There is a very bad proposal coming from Georgia’s Republican U.S. Senator Saxby Chambliss as a way to keep health care costs down. Chambliss is known to be a friend to big business and his proposal shows it.
Chambliss is co-sponsoring legislation he says would cut down on so-called “frivolous” malpractice lawsuits.
Instead of capping the jury awards to the injured, cruel in itself if a truly injured person wins their case before a jury and is then told, “Sorry, state law caps what the jury wanted you to have.” Equally cruel, Chambliss has been joined by Sen. Lindsey Graham, a South Carolina Republican, in supporting a so-called “loser pays” legislation that would require those involved in a medical malpractice claim to enter nonbinding arbitration to try and resolve their differences.
Only if that did not resolve the dispute could they go to court, but if the injured loses, he or she would be on the hook to pay the opponents’ legal fees which easily could run into the hundreds of thousands of dollars.
Chambliss defends the proposal, called the Fair Resolution of Medical Liability Disputes Act of 2009.
Now remember this would apply, even if the person is successful before a jury but has their case turned over on appeal.

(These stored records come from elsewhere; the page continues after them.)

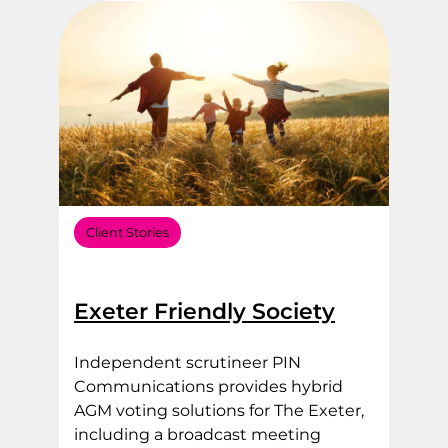
Client Stories
Exeter Friendly Society
Independent scrutineer PIN
Communications provides hybrid
AGM voting solutions for The Exeter,
including a broadcast meeting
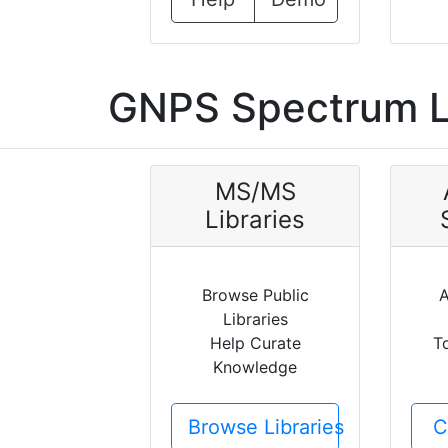
GNPS Spectrum L
MS/MS
Libraries
Browse Public
A
Libraries
Help Curate
T
Knowledge
Browse Libraries
C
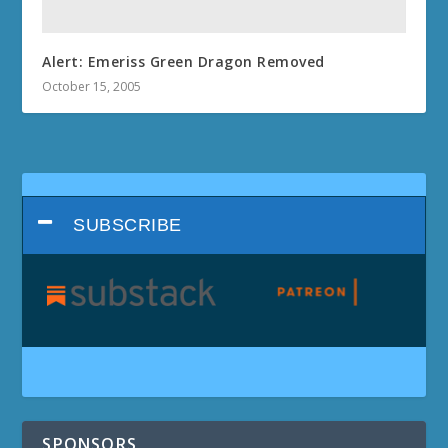
Alert: Emeriss Green Dragon Removed
October 15, 2005
SUBSCRIBE
SPONSORS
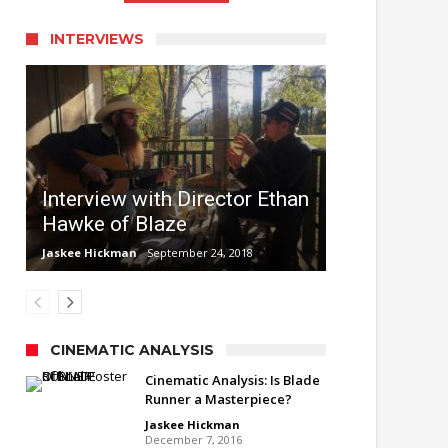
INTERVIEWS
Interview with Director Ethan
Hawke of Blaze
Jaskee Hickman
September 24, 2018
CINEMATIC ANALYSIS
Cinematic Analysis: Is Blade
Runner a Masterpiece?
Jaskee Hickman
December 7, 2016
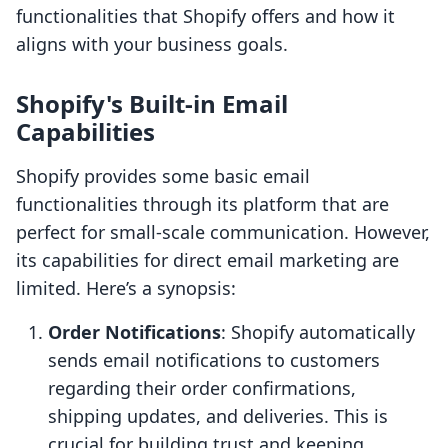
functionalities that Shopify offers and how it
aligns with your business goals.
Shopify's Built-in Email
Capabilities
Shopify provides some basic email
functionalities through its platform that are
perfect for small-scale communication. However,
its capabilities for direct email marketing are
limited. Here’s a synopsis:
Order Notifications
: Shopify automatically
sends email notifications to customers
regarding their order confirmations,
shipping updates, and deliveries. This is
crucial for building trust and keeping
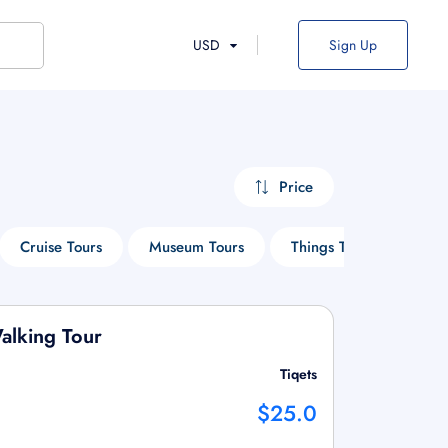
USD
Sign Up
Price
Cruise Tours
Museum Tours
Things To Do
Ent
alking Tour
Tiqets
$25.0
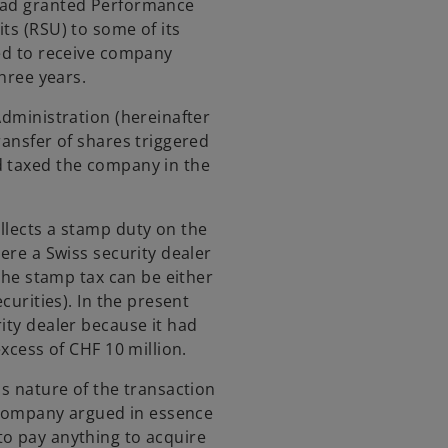
 had granted Performance
ts (RSU) to some of its
led to receive company
three years.
Administration (hereinafter
ransfer of shares triggered
d taxed the company in the
llects a stamp duty on the
here a Swiss security dealer
 the stamp tax can be either
curities). In the present
ity dealer because it had
excess of CHF 10 million.
us nature of the transaction
e company argued in essence
to pay anything to acquire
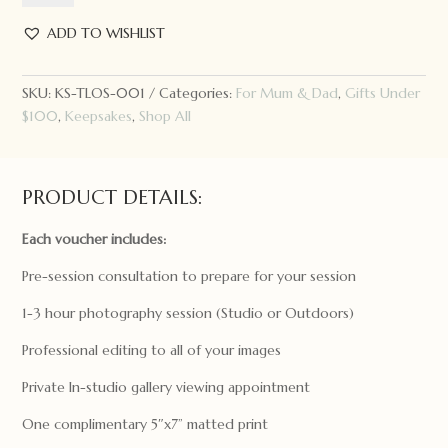
Studio
Photography
ADD TO WISHLIST
Voucher
quantity
SKU:
KS-TLOS-001
Categories:
For Mum & Dad
,
Gifts Under
$100
,
Keepsakes
,
Shop All
PRODUCT DETAILS:
Each
voucher
includes:
Pre-session consultation to prepare for your session
1-3 hour photography session (Studio or Outdoors)
Professional editing to all of your images
Private In-studio gallery viewing appointment
One complimentary 5″x7” matted print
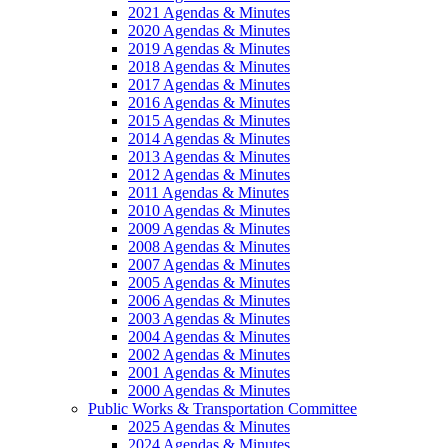
2021 Agendas & Minutes
2020 Agendas & Minutes
2019 Agendas & Minutes
2018 Agendas & Minutes
2017 Agendas & Minutes
2016 Agendas & Minutes
2015 Agendas & Minutes
2014 Agendas & Minutes
2013 Agendas & Minutes
2012 Agendas & Minutes
2011 Agendas & Minutes
2010 Agendas & Minutes
2009 Agendas & Minutes
2008 Agendas & Minutes
2007 Agendas & Minutes
2005 Agendas & Minutes
2006 Agendas & Minutes
2003 Agendas & Minutes
2004 Agendas & Minutes
2002 Agendas & Minutes
2001 Agendas & Minutes
2000 Agendas & Minutes
Public Works & Transportation Committee
2025 Agendas & Minutes
2024 Agendas & Minutes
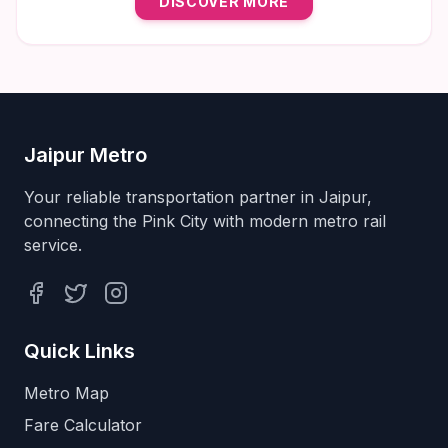
DISCOVER MORE
natural wellness solutions in Jaipur.
Jaipur Metro
Your reliable transportation partner in Jaipur,
connecting the Pink City with modern metro rail
service.
Facebook
Twitter
Instagram
Quick Links
Metro Map
Fare Calculator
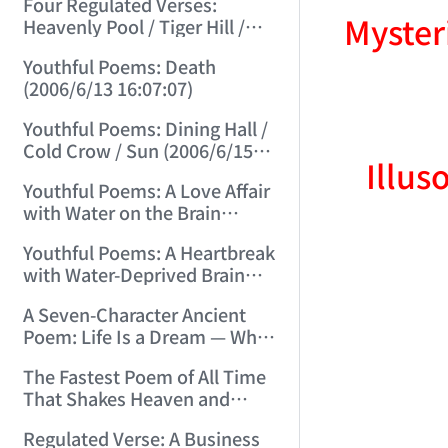
Four Regulated Verses:
Myster
Heavenly Pool / Tiger Hill /
Mount Tai / Sea-Viewing
Youthful Poems: Death
Terrace (2006/6/11 12:41:18)
(2006/6/13 16:07:07)
Youthful Poems: Dining Hall /
Cold Crow / Sun (2006/6/15
Illus
15:57:56)
Youthful Poems: A Love Affair
with Water on the Brain
(2006/6/17 12:49:47)
Youthful Poems: A Heartbreak
with Water-Deprived Brain
(2006/6/20 15:30:08)
A Seven-Character Ancient
Poem: Life Is a Dream — What
Kind of Dream? (2006/6/22
The Fastest Poem of All Time
15:13:31)
That Shakes Heaven and
Earth and Moves Gods and
Regulated Verse: A Business
Spirits (2006/6/28 21:14:23)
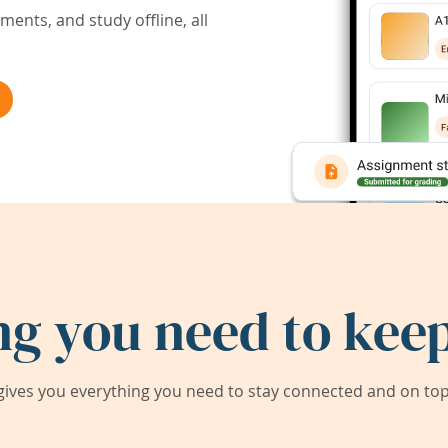
ents, and study offline, all
ng you need to keep
ives you everything you need to stay connected and on top 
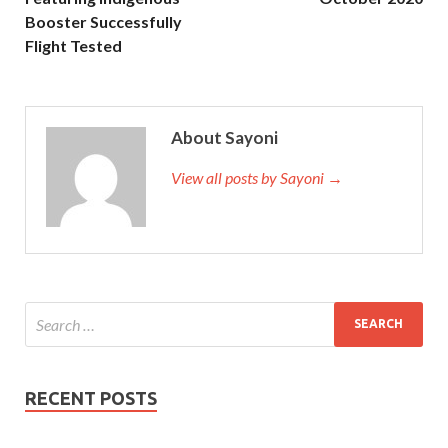
Booster Successfully
Flight Tested
About Sayoni
View all posts by Sayoni →
RECENT POSTS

That means all a deep-pocketed corporation has to do is keep filing appeals to higher courts and eventually the injured will run out of funds or their lawyer will. That’s how corporations use the courts to stomp on people and make them go away.
So ultimately the physically injured can become fiscally injured. The end effect will be no lawsuits are filed because no one wants to take the chance on what an unpredictable jury will do. And that’s the point.
In a statement Chambliss said, “While no one with a valid claim for medical malpractice should be denied his day in court, those who bring frivolous lawsuits raise the cost of health care for everyone, ‘Loser pays’ should go a long way toward discouraging such junk lawsuits and lowering the cost of practicing medicine.”
Folks – there are no frivolous lawsuits that I’m aware of filed by most big law firms. No one wants to put out the couple of hundred of thousands in lawyer time and hiring expert witnesses unless there is a case. Period. It just doesn’t make financial sense.
And remember judges are given the discretion to throw out a case they think is meritless. Also the wrongdoer can file a motion for a “summary judgment” to have the case thrown out before it goes to trial. There are plenty of ways lawsuits, even those with merit, never see a courtroom. The deck is already stacked against the plaintiff, an individual who is injured through no fault of their own.
Ultimately it is the taxpayer, you and I, who bear the cost of the injured if there is not a remedy through the courts. And that is just fine with the individual or institution that has harmed you. The doctor who is guilty of malpractice, a hospital that performs a wrong site surgery, or a pharmacist who doles out the wrong medication, can continue with business as usual, unchecked and free to harm some other unsuspecting person.
Hopefully it won’t be you.
Lawsuits provide a check and balance to the system. Their presence works. Even the editor of the Journal of the American Medical Association agrees that because of the imperfect system of bringing drugs and medical devices to the market a courtroom remedy “provides a system of civil justice designed to compensate patients, deter unreasonably hazardous conduct, and encourage innovation in product design, packaging, labeling, and advertising.”
What savings would we see from adopting Sen. Chambliss’ plan? According to Public Citizen and the Congressional Budget Office (CBO), civil lawsuit reforms could save about 0.05 percent a year or $11 billion.
Instead, how about a system where we work on curbing dangerous doctors, and medical errors as a way to reduce health care costs? Not only do we save money but we don’t injure patients in the process.